The market will lose patience if it does not see a return on its investment, said Steve Wreford. He is the lead portfolio manager of Lazard Asset Management's global thematic equity group.

Wreford said that companies adopting AI will be given a break if they do not deliver much by 2025. This is when they will likely roll out beta-testing and trials. But, by 2026, they need to see a significant impact on their bottom lines.

The valuations of AI-exposed companies are expensive. According to LSEG, the STOXX 600 has an average multiple of 17 for price-to earnings, while AI adopters such as SAP and LSEG have multiples around 90 or more.

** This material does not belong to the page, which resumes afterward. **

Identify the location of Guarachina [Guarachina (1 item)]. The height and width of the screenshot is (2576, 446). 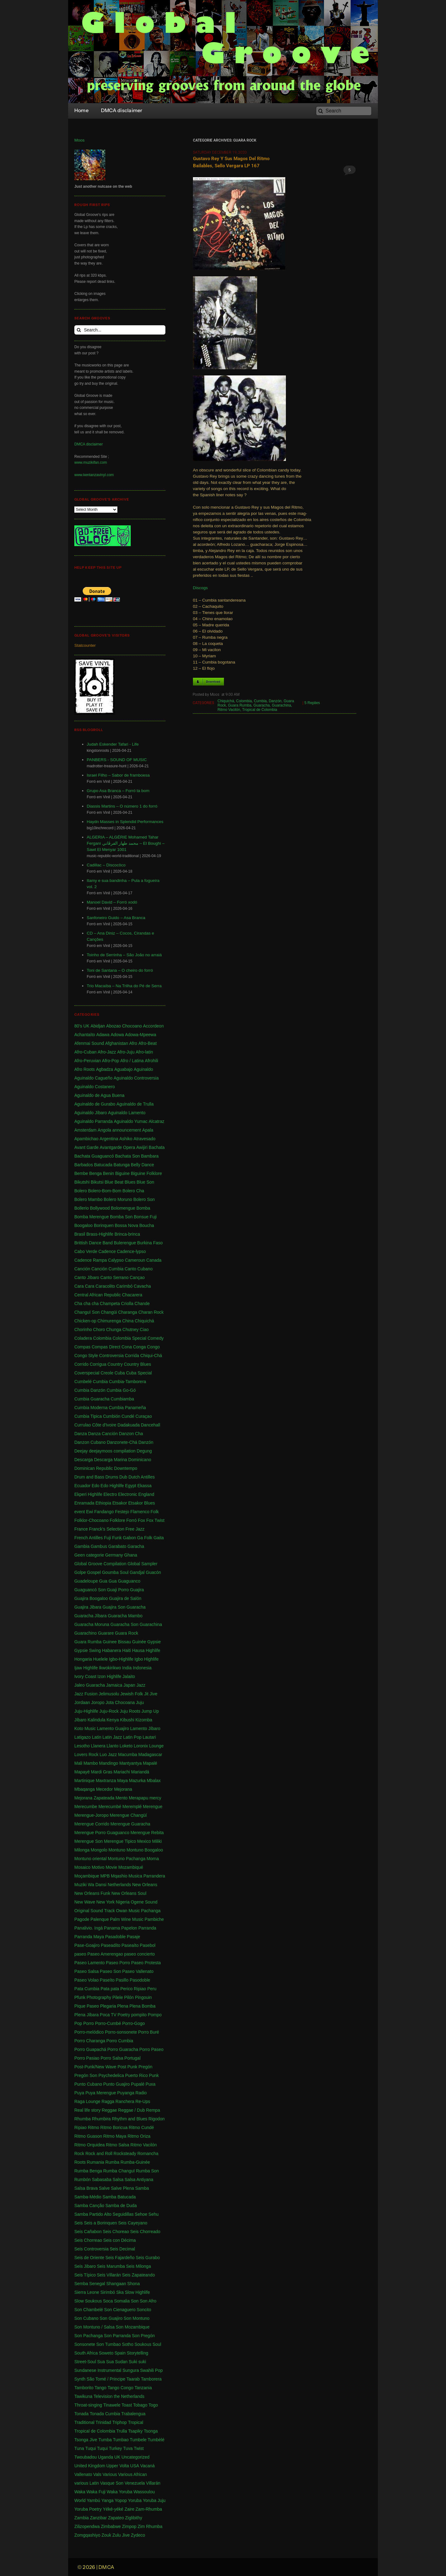
(151, 1624).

Bernie Ahkong is the chief investment officer of UBS O'Connor hedge fund. He said that investors will begin to question some companies' multiples by 2025 if they do not deliver.

Management teams can use this excuse to justify a multi-year project. He said that if it doesn't arrive by Q4 then people will lose patience.

KILLER CASE

Paddy Flood is a portfolio manager at Schroders and a global sector specialist in technology. He believes that the biggest risk to investing in AI in general is whether people will actually pay for viable AI use cases.

"To justify continuing spending, we must see concrete applications. Whether a single killer' application or a variety of impactful ones."

Fabio di Gianante, the head of large European equity at Amundi - Europe's largest asset manager - said that the relative scarcity in European AI meant that they were already priced at a premium. However, the majority of news coming out of the sector so far has been about capital spending and orders.

He said that at some point, you will need to see how these things affect the top line and the margins. If the benefits are not as large as implied by the valuations, the multiples may be reassessed.

This could be the year that this occurs on a large scale.